Below are entries. Reproduce exactly the lines between the line holding "bienestar tranquilo..." and the line holding "por ese ideal", inclusive, and only those.
INPUT START
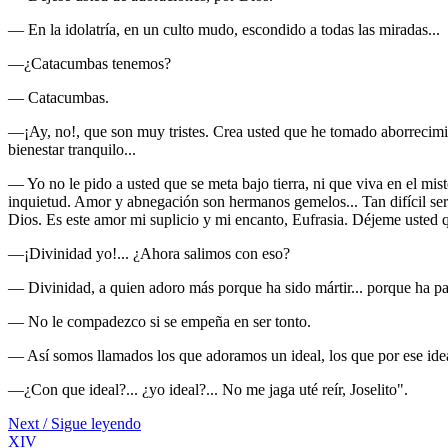
— En la idolatría, en un culto mudo, escondido a todas las miradas...
—¿Catacumbas tenemos?
— Catacumbas.
—¡Ay, no!, que son muy tristes. Crea usted que he tomado aborrecimien
bienestar tranquilo...
— Yo no le pido a usted que se meta bajo tierra, ni que viva en el mi
inquietud. Amor y abnegación son hermanos gemelos... Tan difícil ser
Dios. Es este amor mi suplicio y mi encanto, Eufrasia. Déjeme usted qu
—¡Divinidad yo!... ¿Ahora salimos con eso?
— Divinidad, a quien adoro más porque ha sido mártir... porque ha pa
— No le compadezco si se empeña en ser tonto.
— Así somos llamados los que adoramos un ideal, los que por ese ideal
—¿Con que ideal?... ¿yo ideal?... No me jaga uté reír, Joselito".
Next / Sigue leyendo
XIV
INPUT END
• **RESULT OF THE TASK**
bienestar tranquilo...
— Yo no le pido a usted que se meta bajo tierra, ni que viva en el mi
inquietud. Amor y abnegación son hermanos gemelos... Tan difícil ser
Dios. Es este amor mi suplicio y mi encanto, Eufrasia. Déjeme usted qu
—¡Divinidad yo!... ¿Ahora salimos con eso?
— Divinidad, a quien adoro más porque ha sido mártir... porque ha pa
— No le compadezco si se empeña en ser tonto.
— Así somos llamados los que adoramos un ideal, los que por ese ideal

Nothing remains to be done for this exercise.